DEEP ROOTS

A Theory of Theatre and Theology


     I remember being enthralled in Miss Elderkin’s fourth grade science class as she explained how the eye and seeing works. Upon the chalkboard she drew light from the sun bouncing off of a stick figure and going into a large eyeball (for showing how the lens inverts the figure upon its retina). Then, in an attempt to glorify scientific knowledge, she commented, “Isn’t science great that we know this? Over two thousand years ago, the smartest man in the world, Aristotle, said that you see when light comes out of your eye! How silly is that?”

     I was thrown into a sudden contemplation. Wait a minute: If those ancient people had any idea that someone was the smartest person in the world, surely he would know that if you were in a closet or a cave, you could not see. That Aristotle fellow must have been talking about something else.

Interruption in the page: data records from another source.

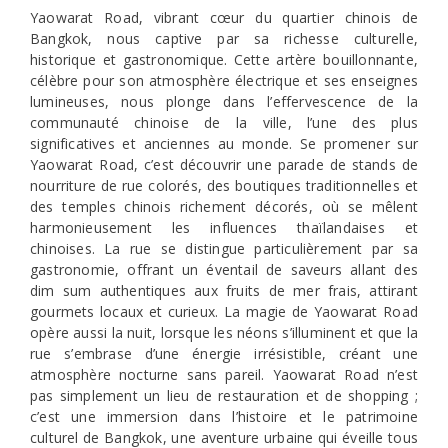
Talat Noi
Talat Noi, un quartier charmant et historique de Bangkok,
se distingue par son mélange unique d’art, d’histoire et de
vie quotidienne. Connue pour son street art dynamique,
cette zone offre une toile urbaine où les artistes locaux et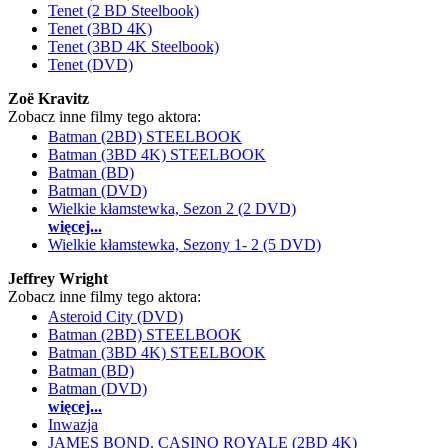
Tenet (2 BD Steelbook)
Tenet (3BD 4K)
Tenet (3BD 4K Steelbook)
Tenet (DVD)
Zoë Kravitz
Zobacz inne filmy tego aktora:
Batman (2BD) STEELBOOK
Batman (3BD 4K) STEELBOOK
Batman (BD)
Batman (DVD)
Wielkie kłamstewka, Sezon 2 (2 DVD)
więcej...
Wielkie kłamstewka, Sezony 1- 2 (5 DVD)
Jeffrey Wright
Zobacz inne filmy tego aktora:
Asteroid City (DVD)
Batman (2BD) STEELBOOK
Batman (3BD 4K) STEELBOOK
Batman (BD)
Batman (DVD)
więcej...
Inwazja
JAMES BOND. CASINO ROYALE (2BD 4K)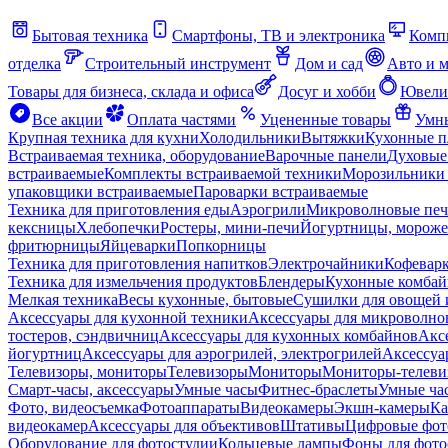
Бытовая техника
Смартфоны, ТВ и электроника
Комп
отделка
Строительный инструмент
Дом и сад
Авто и 
Товары для бизнеса, склада и офиса
Досуг и хобби
Ювели
Все акции
Оплата частями
Уцененные товары
Умны
Крупная техника для кухни
Холодильники
Вытяжки
Кухонные 
Встраиваемая техника, оборудование
Варочные панели
Духовые
встраиваемые
Комплекты встраиваемой техники
Морозильники 
упаковщики встраиваемые
Пароварки встраиваемые
Техника для приготовления еды
Аэрогрили
Микроволновые пе
кексницы
Хлебопечки
Ростеры, мини-печи
Йогуртницы, морож
фритюрницы
Яйцеварки
Попкорницы
Техника для приготовления напитков
Электрочайники
Кофевар
Техника для измельчения продуктов
Блендеры
Кухонные комбай
Мелкая техника
Весы кухонные, бытовые
Сушилки для овощей 
Аксессуары для кухонной техники
Аксессуары для микроволно
тостеров, сэндвичниц
Аксессуары для кухонных комбайнов
Акс
йогуртниц
Аксессуары для аэрогрилей, электрогрилей
Аксессуа
Телевизоры, мониторы
Телевизоры
Мониторы
Мониторы-телеви
Смарт-часы, аксессуары
Умные часы
Фитнес-браслеты
Умные ча
Фото, видеосъемка
Фотоаппараты
Видеокамеры
Экшн-камеры
Ка
видеокамер
Аксессуары для объективов
Штативы
Цифровые фот
Оборудование для фотостудии
Кольцевые лампы
Фоны для фото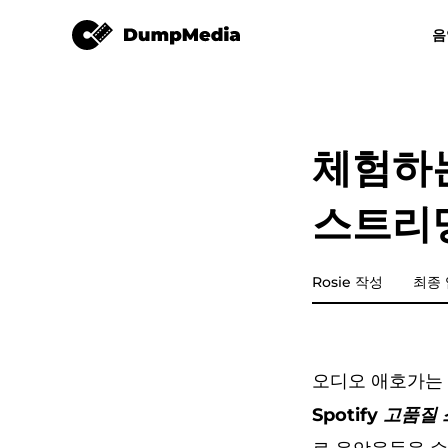
튠솔로 Spotify Music Converter
음
모든 음악 변환기
비디오 컨버터
Spotify mp3로
유튜브 뮤직 
체험하는
애플 뮤직 변환기
스트리
Amazon Music Converter
디즈플러스
Rosie 작성
최종 업
라인 뮤직 변환기
오디오 애호가는 
재생목록 전송
Spotify 고품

     When an outlier appears, it demands a deeper contemplation until a new, more inclusive conception embraces the differences. This deep contemplation was called theoria, rooted in thea, a view, a seeing. Is it just a theory or is every new theory is a new seeing, a new appreciation? Obviously, we must strengthen our capacity for contemplation.

     Thea is also the word for “goddess”, the feminine of theos, the word for “gods” and “divine”. Gods, goddesses, and divinities are primarily characterized by athanatos or deathlessness.

     I read that Aristotle spoke of the divine theos as “the same in a flower, a sunset, and the recognition between friends.” We can glimpse the divine theos as well as some of its logic. Theos-logos demands appreciative seeing and deep contemplation; theology speaks of the wisdom thereof.

     Which brings us to thea-tre, the viewing place, the seeing place. Original theatre was transmitted by parabolic metaphor, hung upon the Dionysian transformation of the coarse goat into the god of ecstasy. Theatre teaches us to turn from pleasures to ecstasy, from tragic fate to blessings, from passive looking to engaging seeing. Metanoia comes from the seeing place. True Thea-tre.

     But seeing, thea, and seeing the divine goddess, thea, is not mere looking, not mere passivity, not the reflected images on the back of the eyeball. Thea is to see the primal light and presence-beauty in each and all. You delight, appreciate, intercourse with your eyes and the essence in all you see. Indeed, you see when light comes out of your eyes and you appreciate and participate in reality, liberated from the world of things by the vision of deathless beauty. Thea thea. I see the goddess and constant intercourse calls. Behold this divine reality.